Pull out of the data below the stretch of lines bounded by the one containing "не так легко, потому" and the one containing "04 08 2026 17:18:55", both bounds included, unchanged.

INPUT MATERIAL:
============
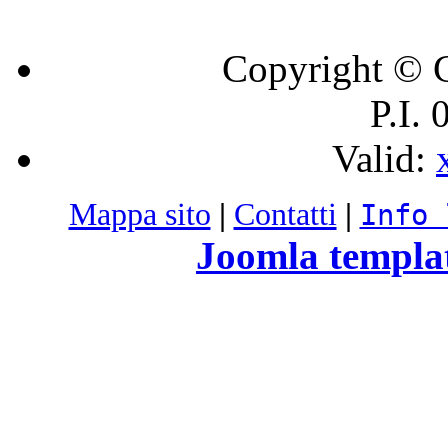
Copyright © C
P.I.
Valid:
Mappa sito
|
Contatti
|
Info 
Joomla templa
============
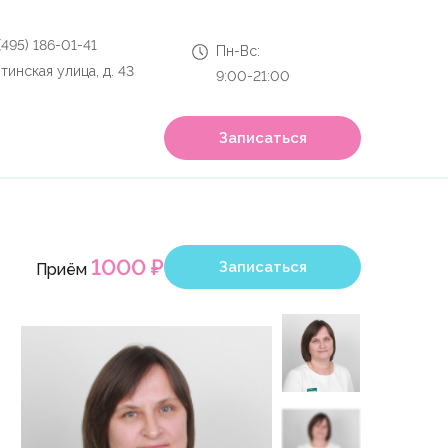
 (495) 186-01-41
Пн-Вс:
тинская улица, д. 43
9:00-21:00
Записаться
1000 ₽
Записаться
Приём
============
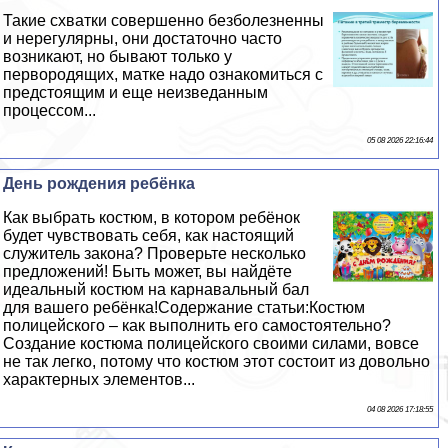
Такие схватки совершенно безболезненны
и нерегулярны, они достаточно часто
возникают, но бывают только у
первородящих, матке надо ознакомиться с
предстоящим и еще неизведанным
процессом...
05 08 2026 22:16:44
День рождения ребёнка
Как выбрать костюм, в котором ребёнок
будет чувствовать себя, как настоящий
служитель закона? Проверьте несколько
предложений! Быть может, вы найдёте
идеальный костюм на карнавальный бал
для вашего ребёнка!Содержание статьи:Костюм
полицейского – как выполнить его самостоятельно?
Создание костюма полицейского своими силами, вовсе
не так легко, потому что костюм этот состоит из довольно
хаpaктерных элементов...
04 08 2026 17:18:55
============
ANSWER TO THE PROBLEM:
не так легко, потому что костюм этот состоит из довольно
хаpaктерных элементов...
04 08 2026 17:18:55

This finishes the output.